Monday, August 12, 2013

Flying Solo

It is only alone, truly alone, that one bursts apart, springs forth.

~ Maria Isabel Barreno

So much of what I do is solitary. Whether I'm playing the piano, making jewelry, or working on my novel, it's just me, myself and the work. 

Heck, since my divorce twelve years ago, I haven't even been able to make a go of a relationship. But that's a different subject for another day.

As a piano teacher, I do what I can to make studying music less lonely. I play duets with my students; I organize in-studio workshops with other children; I provide incentives to earn scholarships, trophies and awards; I host an annual spring recital. As a musician, I am privileged to be a member of a professional piano ensemble. I believe it is important to play well with others.

As a writer, however, it is easy to get lost. I joined Georgia Romance Writers on my 50th birthday; I will turn 54 on Thursday. Yes, I have been an active member of the group and have enjoyed the camaraderie of the writer friends I have made there. But the daily grind of putting words on the page is a solitary pursuit - and one that often feels completely pointless. Despite my best efforts, I have yet to acquire an agent; all my requests for partial or complete manuscripts have resulted in utter rejection. Sometimes I wonder whether that time wouldn't be better spent cleaning the house. Or baking cookies.

Or reading something wonderful.

Last week, though, the first thirty-five pages of my young adult manuscript finalled in a prestigious regional competition. I am still trying to wrap my head around that. I am thrilled; I am terrified. Now that I have the affirmation I have been seeking, I know I need to up my game. All that time I have spent not writing? Cleaning the house? Or baking cookies? Or reading something wonderful? 

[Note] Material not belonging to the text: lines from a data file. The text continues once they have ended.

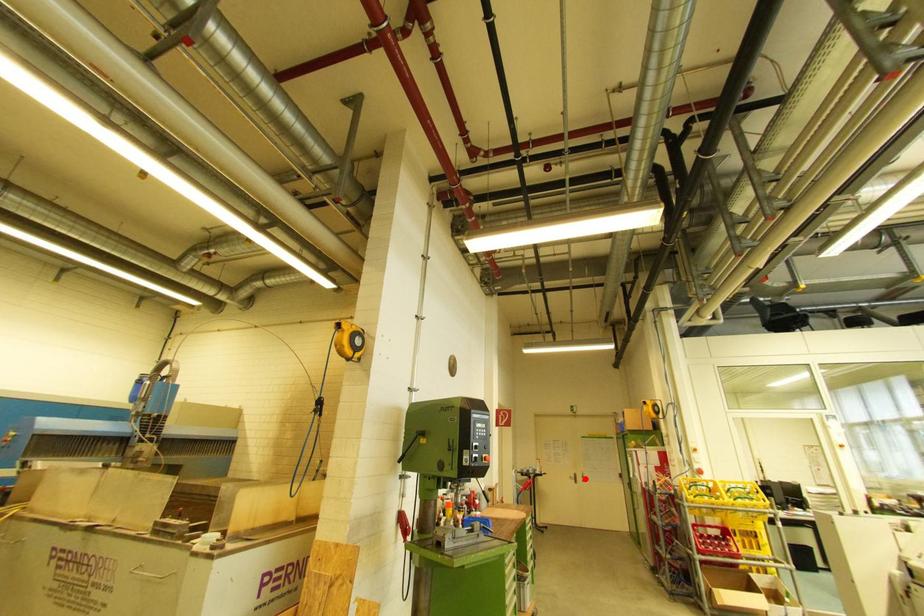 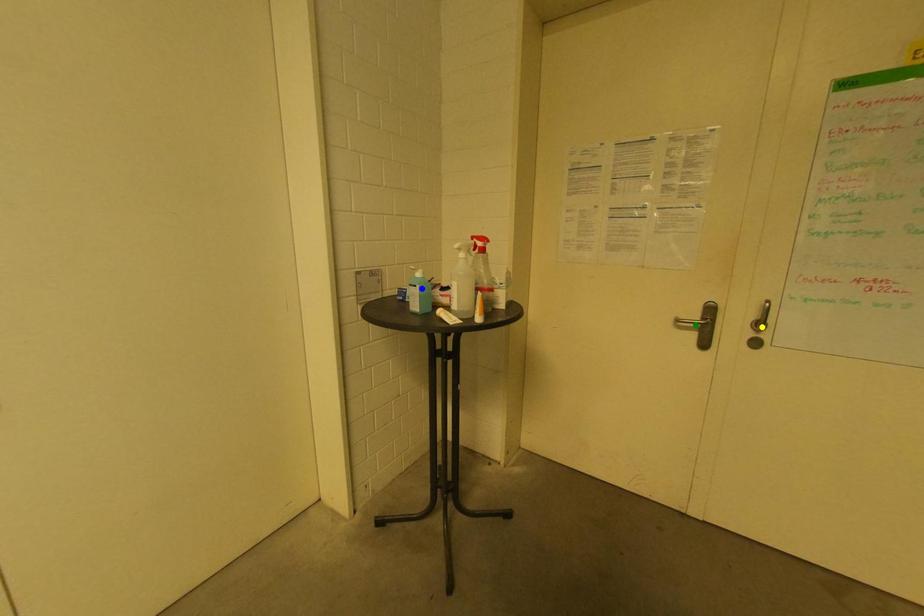 Question: I am providing you with two images of the same scene from different viewpoints. A red point is marked on the first image. You are given multiple points on the second image. Which point in image 2 is actually the same real-world point as the red point in image 1?

Choices:
 (A) green point
 (B) blue point
 (C) yellow point

Answer: (C) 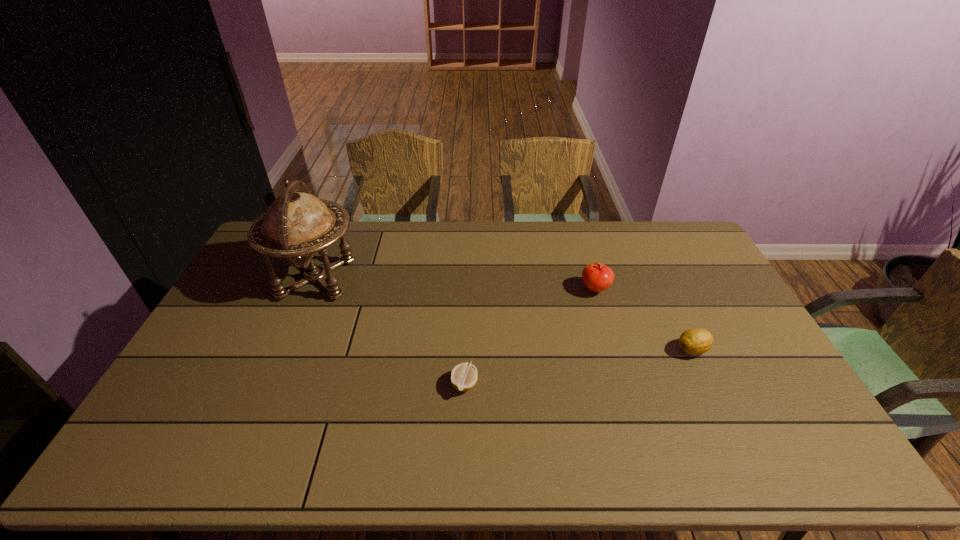 Where is `free spot that satisfies the following two spatial constraints: 1. on the front-facing side of the tallest object; 2. on the right side of the shortest object`? free spot that satisfies the following two spatial constraints: 1. on the front-facing side of the tallest object; 2. on the right side of the shortest object is located at coordinates (272, 384).

I want to click on vacant space that satisfies the following two spatial constraints: 1. on the front-facing side of the nearer lemon; 2. on the left side of the leftmost object, so click(x=272, y=384).

Identify the location of vacant space that satisfies the following two spatial constraints: 1. on the back side of the third shortest object; 2. on the front-facing side of the leftmost object. This screenshot has height=540, width=960. (591, 279).

This screenshot has height=540, width=960. I want to click on free spot that satisfies the following two spatial constraints: 1. on the front-facing side of the left lemon; 2. on the right side of the leftmost object, so click(x=272, y=384).

Identify the location of free space that satisfies the following two spatial constraints: 1. on the front-facing side of the apple; 2. on the left side of the globe. The width and height of the screenshot is (960, 540). (312, 289).

Locate an element on the screen. The width and height of the screenshot is (960, 540). blank area in the image that satisfies the following two spatial constraints: 1. on the front-facing side of the leftmost object; 2. on the back side of the apple is located at coordinates (312, 289).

I need to spend it writing.

My dream is to be a traditionally published novelist; I want this as much as I have ever wanted anything. There are no short cuts; hard work - and a little bit of luck - are essential to the process. There have been days I have been tempted to throw in the towel. But I can't quit now. 

Writing a compelling work of novel-length fiction is the most difficult thing I have ever attempted to do. More than 80% of people claim to want to write a book, but fewer than 1% actually do.

I am a part of that tiny 1%. And if fate is kind, and luck is with me, perhaps I will join that even smaller percentage of authors who are published in novel-length fiction.

I believe. 

I. Truly. Believe.

10 comments:

Julee J. Adams said...

W00t! Keep up the good work and wishing you much more success!
I'll be thinking of you on your birthday, but unfortunately, I'll be a little busy....You can do this!

Denise Stewart said...

A little birdy told me your young adult fiction rocks...keep at it.

Libby said...

Have you thought of self-pubbing one novel? The reason I ask is that some agents/publishers are more willing to publish you if you can get some sales on your own. Just a thought.

S.M. Carrière said...

I'm so excited for you, Pam! This is wonderful news. Fingers, toes and eyes crossed for you!

Steven Heath said...

You'll get there, I can feel it in my soul. And I can't wait to pick up that novel at the shop!

Pam Asberry said...

Thanks, Julee! I'll be sending you all my best wishes on my birthday. Here's hoping for a speedy recovery!

Pam Asberry said...

Was it a Boo-Bird, Denise? ;-)

Pam Asberry said...

I don't think my work is ready for that yet, Libby. But at some point I just might consider that option!

Pam Asberry said...

Thanks, S.M.! I need all the luck I can get!

Pam Asberry said...

I like the way you think, Steve! Thanks for your support!